In Alabama, the claim that eggs, embryos and fetuses have separate legal rights has led to the jailing of 60 women.
Numerous organizations and leaders who identify themselves as pro-life have assured the public that their efforts to re-criminalize abortion and establish the unborn as separate legal persons will not result in the prosecution and imprisonment of women. Yet, in Alabama alone, the claim that eggs, embryos and fetuses have separate legal rights has provided the basis for arresting approximately 60 women.
These women are being prosecuted under Alabama’s 2006 law designed to provide special penalties for people who bring children into methamphetamine laboratories. Its official title is “Endangerment of Exposing a Child to an Environment in Which Controlled Substances are Produced or Distributed” and it provides that a person “commits the crime of chemical endangerment” by “exposing a child to an environment in which he or she…knowingly, recklessly, or intentionally causes or permits a child to be exposed to, to ingest or inhale, or to have contact with a controlled substance.”
This law makes no mention of pregnancy, pregnant woman, drug use, fetus, or any other words that would make it applicable to a pregnant woman who uses a controlled substance and seeks to continue her pregnancy to term. In fact, the Alabama legislature has repeatedly refused to amend this law or to create others that would address the issue of pregnancy and drug use through the criminal law.
Nevertheless prosecutors have argued, and the Alabama’s Court of Criminal Appeals has agreed, that the word “child” in the statute includes a “viable fetus” and therefore may be used to arrest and jail women who become pregnant, eschew abortion, go to term, and try to bring life into this world, despite having used a controlled substance.
The Appeals Court decision reaches far beyond women who use illegal drugs or even drug use at all. Many prescription drugs are controlled substances and there is no defense under the law if the drug is prescribed to the pregnant woman. This means that a pregnant woman who is prescribed a controlled substance (and her doctor who prescribed it) are now potentially subject to criminal penalties as well. And, if the word “child” in one Alabama criminal laws means “viable fetus,” then surely it would have to mean the same thing in others – including the state’s child abuse and related laws. This means that women are potentially criminally liable for an unlimited range of actions, inactions or circumstances during pregnancy believed by police and prosecutors to pose a risk of harm to the fetus. (Think “personhood” measure in disguise.)
Hope Ankrom and Amanda Kimbrough are two of the 60 women who have been charged under the chemical endangering law – not for running meth labs or bringing children to them, but rather for continuing their pregnancies to term in spite of having a drug problem. Ankrom and Kimbrough have appealed their convictions to the Alabama Supreme Court.

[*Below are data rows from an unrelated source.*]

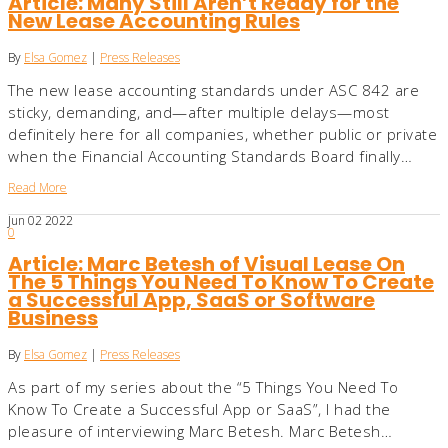
Article: Many Still Aren’t Ready for the
New Lease Accounting Rules
By
Elsa Gomez
|
Press Releases
The new lease accounting standards under ASC 842 are
sticky, demanding, and—after multiple delays—most
definitely here for all companies, whether public or private
when the Financial Accounting Standards Board finally…
Read More
Jun
02
2022
0
Article: Marc Betesh of Visual Lease On
The 5 Things You Need To Know To Create
a Successful App, SaaS or Software
Business
By
Elsa Gomez
|
Press Releases
As part of my series about the “5 Things You Need To
Know To Create a Successful App or SaaS”, I had the
pleasure of interviewing Marc Betesh. Marc Betesh…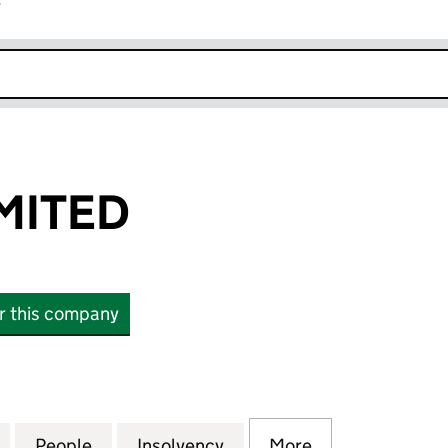
r
k opens in new window
IMITED
or this company
TED (14454195)
for TPG GRP LIMITED (14454195)
People
for TPG GRP LIMITED (14454195)
Insolvency
for TPG GRP LIMITED (14
More
for TPG GRP LI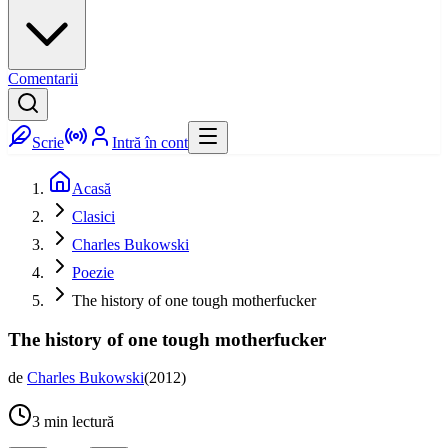
Comentarii
Scrie
Intră în cont
Acasă
Clasici
Charles Bukowski
Poezie
The history of one tough motherfucker
The history of one tough motherfucker
de
Charles Bukowski
(
2012
)
3
min lectură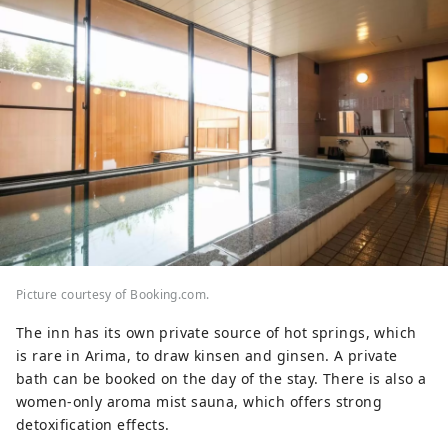
Picture courtesy of Booking.com.
The inn has its own private source of hot springs, which
is rare in Arima, to draw kinsen and ginsen. A private
bath can be booked on the day of the stay. There is also a
women-only aroma mist sauna, which offers strong
detoxification effects.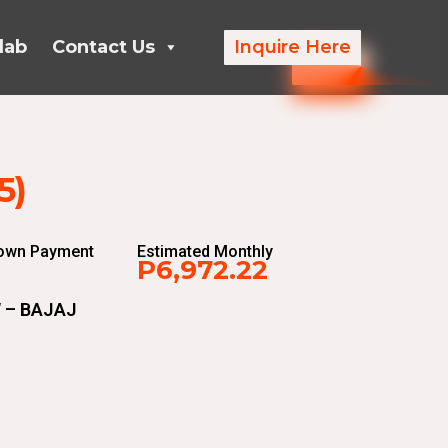
lab
Contact Us
Inquire Here
5)
Down Payment
Estimated Monthly
P6,972.22
 – BAJAJ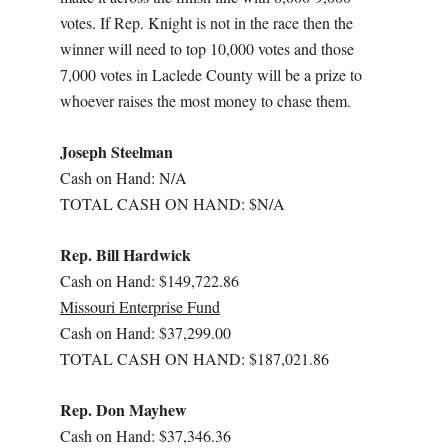
votes. If Rep. Knight is not in the race then the
winner will need to top 10,000 votes and those
7,000 votes in Laclede County will be a prize to
whoever raises the most money to chase them.
Joseph Steelman
Cash on Hand: N/A
TOTAL CASH ON HAND: $N/A
Rep. Bill Hardwick
Cash on Hand: $149,722.86
Missouri Enterprise Fund
Cash on Hand: $37,299.00
TOTAL CASH ON HAND: $187,021.86
Rep. Don Mayhew
Cash on Hand: $37,346.36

Forty-seven medical, public health and legal advocacy groups and individuals, including the American Medical Association, the American Psychiatric Association, the American College of Obstetricians and Gynecologists, and the American Nurses Association filed an amicus (friend of the court) brief in support of these mothers. They urge the court to reverse the lower court’s radical extension of the chemical endangering law to permit prosecution and punishment of new mothers, pregnant women, and their doctors.
These organizations and experts explain that while they do not in any way endorse the use of illegal drugs during pregnancy, medical consensus is that illegal drug use by pregnant women does not pose risks qualitatively different or greater than a wide range of other actions, inactions, exposures, and circumstances engaged in or experienced by pregnant women, such as smoking cigarettes.